Successful Driver Recruiting in This Population
With regards to driver recruiting and retention, the most successful companies will have to address issues that previously were non-existent or just accepted as part of our industry. The changes I see as needing reform to recruit new drivers include:
The next generation of drivers will want to be paid via direct deposit as soon as he/she has finished his/her delivery. Owner operators will have ability to see whether or not they are making money as they drive down the road with technology using fuel mileage, out of route, truck expenses and a cost integrated with income downloads – they too will want to be paid upon delivery.
Loading and unloading
Technology will be used to get this done in a more efficient and timely manner, working with shippers and trailer manufacturers.
What’s a shipping paper?
Shipping papers should become non-existent. From electronic monitoring, electronic seals, and electronic billing, and built in scales on the trailer and tractor, the driver will have very little experience dealing with freight issues.

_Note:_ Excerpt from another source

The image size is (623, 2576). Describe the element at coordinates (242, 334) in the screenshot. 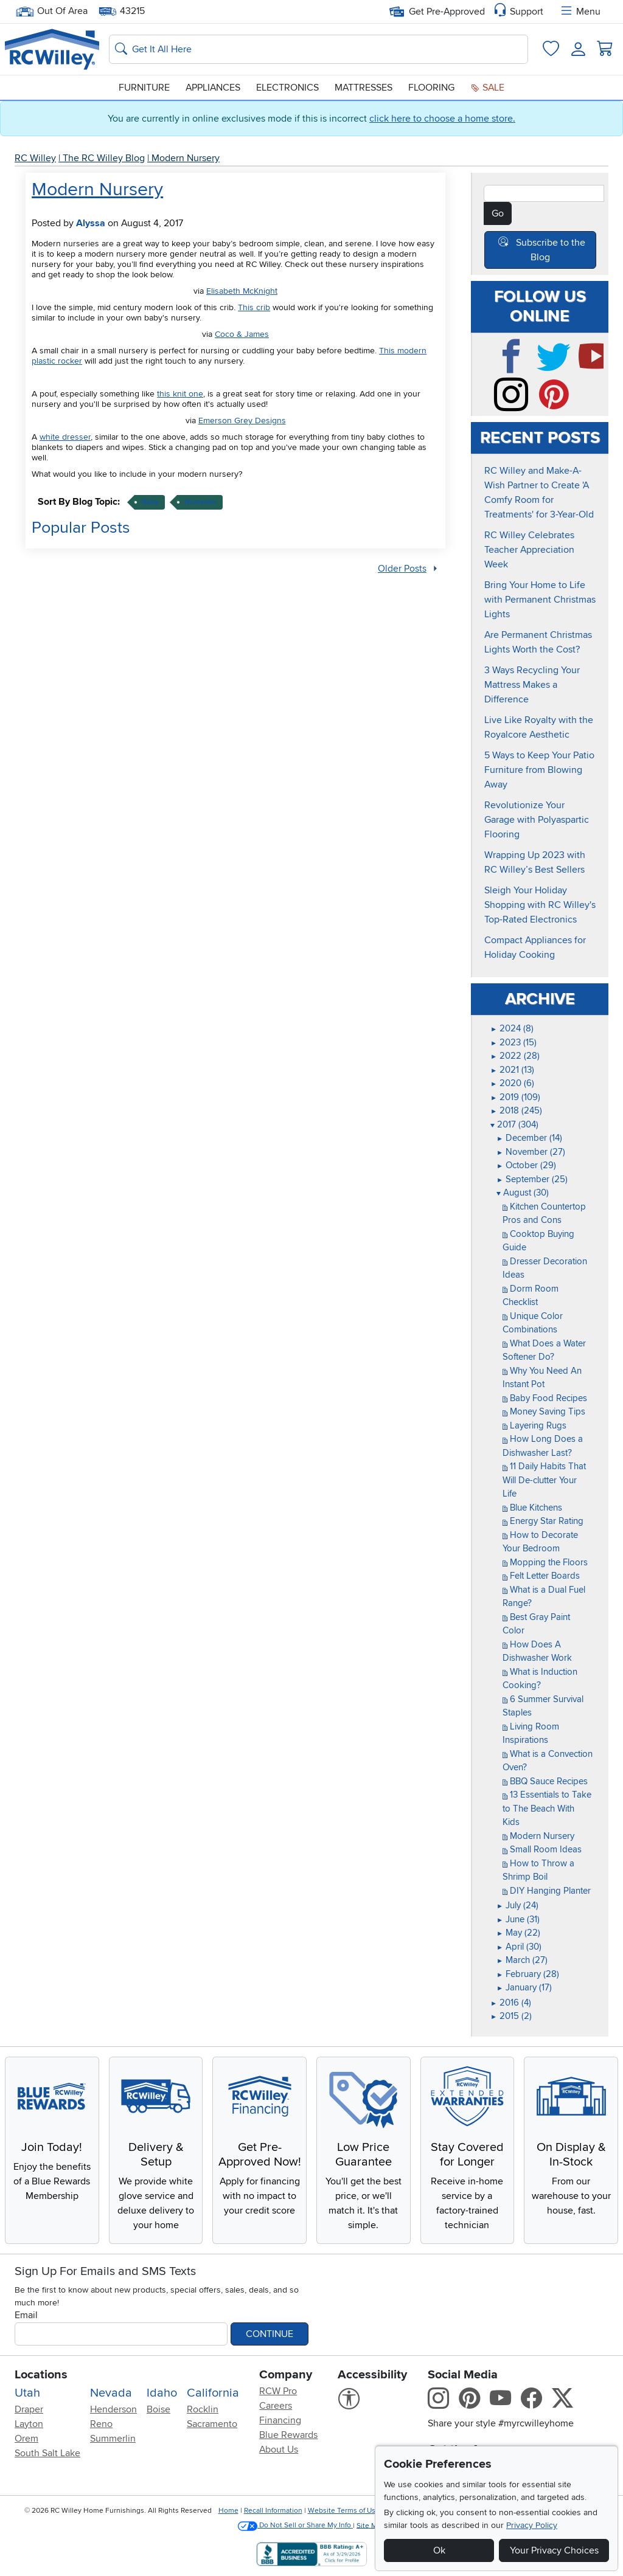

1st come 1st serve? Or Appointments within a few hours? No way.
Drivers will expect carriers and shippers to develop technology to improve these issues. I envision a device on the drivers dashboard (and dashboards will not be anything like they are now) letting him/her know not only when they will be arriving (technology will route around delays), their expected time to back into /drop trailer at the unloading facility.
What’s a forklift driver?
Dealing with forklift drivers and their issues will become less and less common with technology for loading and unloading as well as robotics and drones capabilities are improved and implemented.
More information will provided with more graphics and visual displays of data. Car manufacturers have already discovered that newer generations love this technology, and trucks will not be any different.
Can You Keep Up?
Don’t think these changes will happen that quickly or be that important in driver recruiting? 12 years ago we had “you’ve got mail”. We never even knew what a “G” was 5 to 6 years ago, and now we’re up to 4Gs and counting. Change keeps happening quicker and quicker, and those who take the time to anticipate and be the leaders will reap the benefits, and those that don’t… maybe you’d be interested in buying some stock in Blockbuster Video?